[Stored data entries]
····················

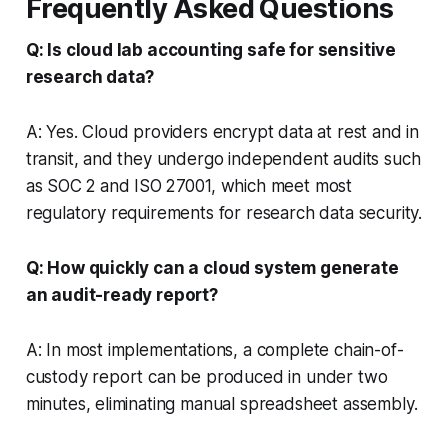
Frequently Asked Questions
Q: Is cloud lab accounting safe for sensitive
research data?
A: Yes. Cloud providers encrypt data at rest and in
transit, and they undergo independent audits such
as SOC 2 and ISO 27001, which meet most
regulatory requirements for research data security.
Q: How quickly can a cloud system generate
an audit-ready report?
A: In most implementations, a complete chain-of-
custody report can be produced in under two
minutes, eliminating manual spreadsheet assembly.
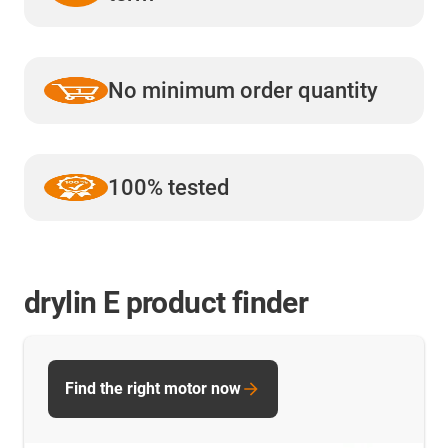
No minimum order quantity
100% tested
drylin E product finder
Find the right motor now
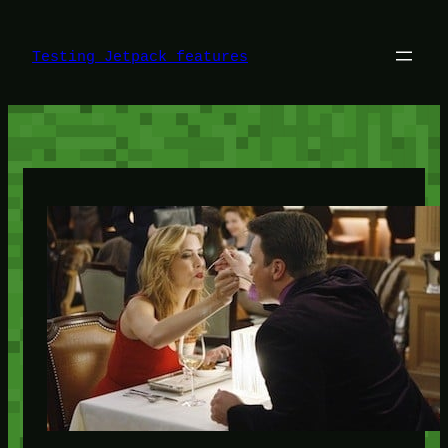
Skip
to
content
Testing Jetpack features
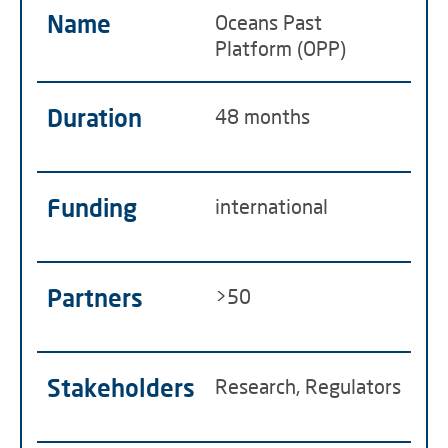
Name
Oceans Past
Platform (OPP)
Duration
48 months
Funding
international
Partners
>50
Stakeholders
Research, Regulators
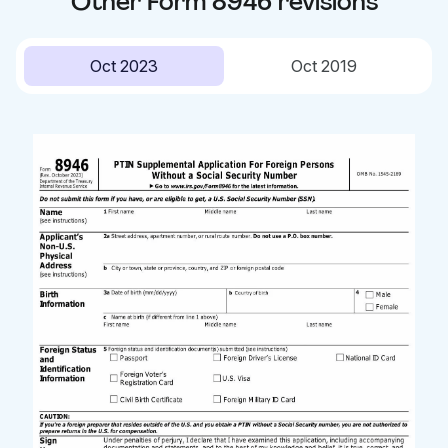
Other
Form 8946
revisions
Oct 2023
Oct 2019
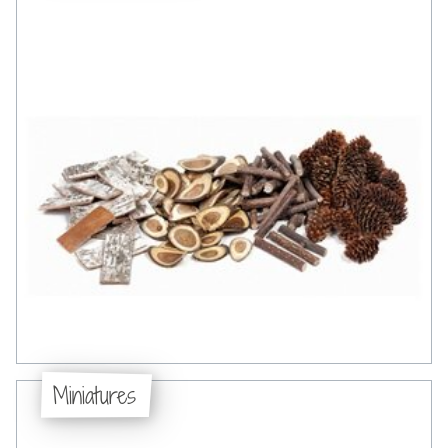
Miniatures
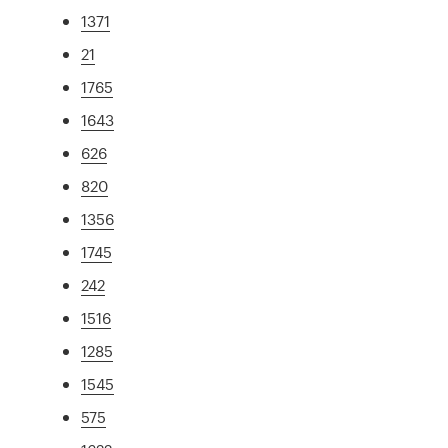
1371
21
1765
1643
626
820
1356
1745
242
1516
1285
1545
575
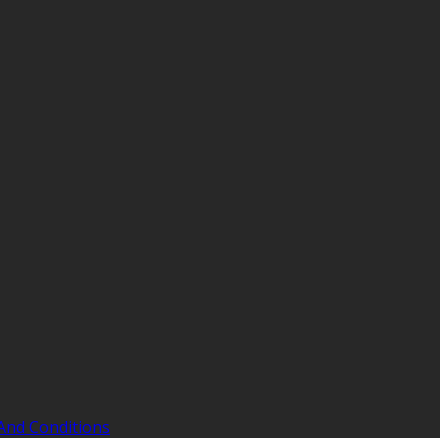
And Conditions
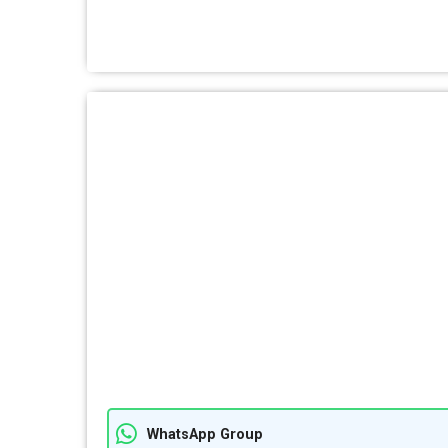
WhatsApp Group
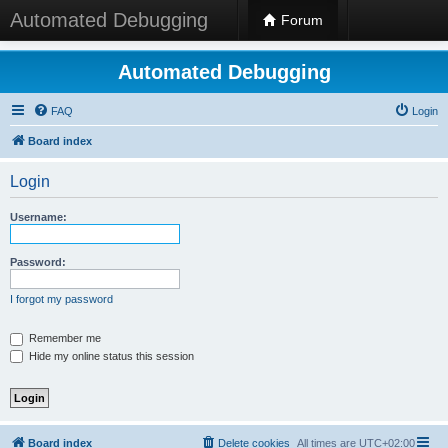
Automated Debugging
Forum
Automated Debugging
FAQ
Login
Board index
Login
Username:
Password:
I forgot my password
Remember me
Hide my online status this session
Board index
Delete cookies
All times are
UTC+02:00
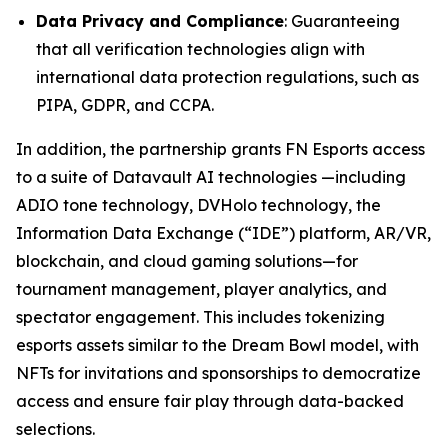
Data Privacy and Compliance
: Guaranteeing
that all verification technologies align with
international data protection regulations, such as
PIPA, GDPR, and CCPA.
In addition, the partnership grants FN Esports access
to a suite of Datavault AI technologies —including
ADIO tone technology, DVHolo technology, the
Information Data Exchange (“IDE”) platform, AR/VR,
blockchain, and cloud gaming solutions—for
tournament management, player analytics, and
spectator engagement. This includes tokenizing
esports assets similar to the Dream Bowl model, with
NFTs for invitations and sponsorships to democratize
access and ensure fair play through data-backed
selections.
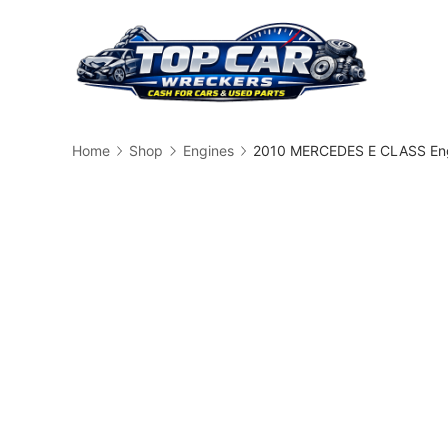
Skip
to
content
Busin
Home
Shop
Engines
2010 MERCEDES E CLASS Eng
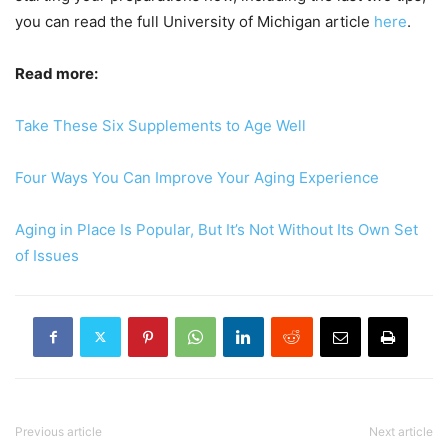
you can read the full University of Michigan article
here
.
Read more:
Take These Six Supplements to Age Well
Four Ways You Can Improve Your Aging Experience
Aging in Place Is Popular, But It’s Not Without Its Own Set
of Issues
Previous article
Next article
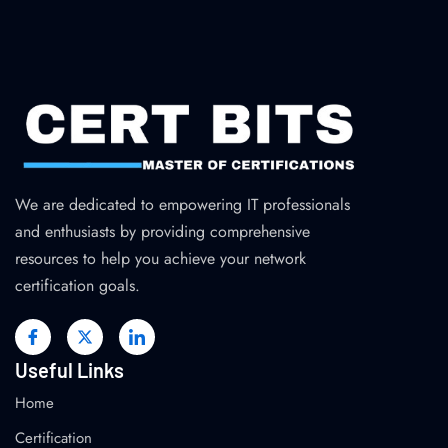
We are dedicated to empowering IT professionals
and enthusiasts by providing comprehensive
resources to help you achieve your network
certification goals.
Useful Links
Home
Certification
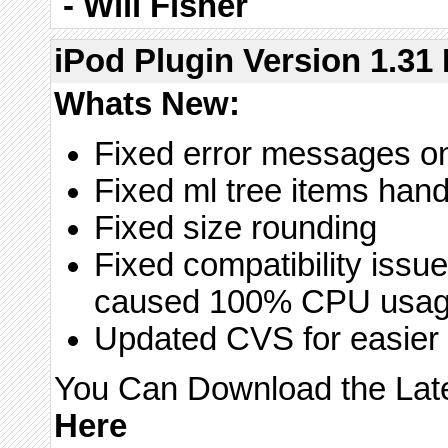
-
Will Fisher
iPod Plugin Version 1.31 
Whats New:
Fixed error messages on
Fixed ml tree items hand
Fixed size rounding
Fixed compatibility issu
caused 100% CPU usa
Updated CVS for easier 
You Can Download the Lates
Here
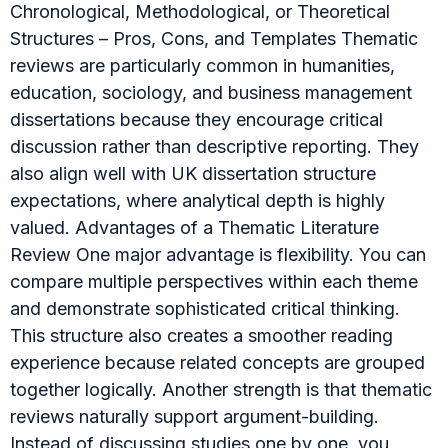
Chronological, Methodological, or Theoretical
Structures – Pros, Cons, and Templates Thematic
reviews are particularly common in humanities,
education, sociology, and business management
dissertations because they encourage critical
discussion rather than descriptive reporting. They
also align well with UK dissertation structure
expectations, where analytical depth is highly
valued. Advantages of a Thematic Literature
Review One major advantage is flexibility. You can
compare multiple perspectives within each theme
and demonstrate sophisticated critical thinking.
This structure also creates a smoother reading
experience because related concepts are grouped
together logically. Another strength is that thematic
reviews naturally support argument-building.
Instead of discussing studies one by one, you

····················

Work to complete =
Show all lines from the data above in which the word "also" appears.

Task response =
also align well with UK dissertation structure
This structure also creates a smoother reading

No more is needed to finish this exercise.